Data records
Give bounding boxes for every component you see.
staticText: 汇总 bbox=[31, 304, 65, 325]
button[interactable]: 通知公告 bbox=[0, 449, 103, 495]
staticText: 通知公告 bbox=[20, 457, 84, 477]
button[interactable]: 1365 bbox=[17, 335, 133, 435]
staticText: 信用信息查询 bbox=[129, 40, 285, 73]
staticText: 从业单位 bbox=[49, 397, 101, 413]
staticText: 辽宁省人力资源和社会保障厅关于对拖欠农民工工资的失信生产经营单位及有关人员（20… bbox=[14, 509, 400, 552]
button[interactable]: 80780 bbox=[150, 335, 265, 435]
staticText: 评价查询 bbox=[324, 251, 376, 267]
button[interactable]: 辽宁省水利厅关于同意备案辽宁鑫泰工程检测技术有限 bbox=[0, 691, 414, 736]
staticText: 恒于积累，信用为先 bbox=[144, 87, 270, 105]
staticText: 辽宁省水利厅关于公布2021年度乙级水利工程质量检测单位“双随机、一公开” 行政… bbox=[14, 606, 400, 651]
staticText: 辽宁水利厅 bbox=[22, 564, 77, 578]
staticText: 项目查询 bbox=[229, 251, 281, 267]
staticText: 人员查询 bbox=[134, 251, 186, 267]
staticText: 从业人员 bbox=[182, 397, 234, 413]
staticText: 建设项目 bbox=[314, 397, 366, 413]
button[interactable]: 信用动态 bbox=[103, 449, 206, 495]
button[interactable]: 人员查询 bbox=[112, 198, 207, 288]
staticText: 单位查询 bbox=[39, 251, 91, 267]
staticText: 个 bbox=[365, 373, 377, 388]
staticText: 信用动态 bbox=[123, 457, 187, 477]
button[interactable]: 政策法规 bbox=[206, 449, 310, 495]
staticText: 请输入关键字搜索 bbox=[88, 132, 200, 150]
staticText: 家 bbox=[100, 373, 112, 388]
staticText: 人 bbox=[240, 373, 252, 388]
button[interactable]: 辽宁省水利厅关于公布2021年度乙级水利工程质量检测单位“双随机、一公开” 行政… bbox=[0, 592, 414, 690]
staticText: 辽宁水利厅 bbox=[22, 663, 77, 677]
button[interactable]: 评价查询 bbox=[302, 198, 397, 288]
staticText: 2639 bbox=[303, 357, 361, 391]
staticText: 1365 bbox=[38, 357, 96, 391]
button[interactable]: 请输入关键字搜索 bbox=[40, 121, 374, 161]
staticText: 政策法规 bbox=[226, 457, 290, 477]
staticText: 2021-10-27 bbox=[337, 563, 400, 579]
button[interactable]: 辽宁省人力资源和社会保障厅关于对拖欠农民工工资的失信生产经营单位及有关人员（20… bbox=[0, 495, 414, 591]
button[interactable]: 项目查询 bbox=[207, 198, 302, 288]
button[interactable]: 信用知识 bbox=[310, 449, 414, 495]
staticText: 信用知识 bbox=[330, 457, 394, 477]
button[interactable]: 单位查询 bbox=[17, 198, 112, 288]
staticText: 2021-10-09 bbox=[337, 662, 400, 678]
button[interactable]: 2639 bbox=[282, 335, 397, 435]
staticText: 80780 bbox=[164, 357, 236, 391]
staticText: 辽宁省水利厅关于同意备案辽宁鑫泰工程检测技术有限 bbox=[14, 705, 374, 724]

DIRECTIONS: For each line in the data that holds the word "人员查询", copy the line.

ANSWER:
staticText: 人员查询 bbox=[134, 251, 186, 267]
button[interactable]: 人员查询 bbox=[112, 198, 207, 288]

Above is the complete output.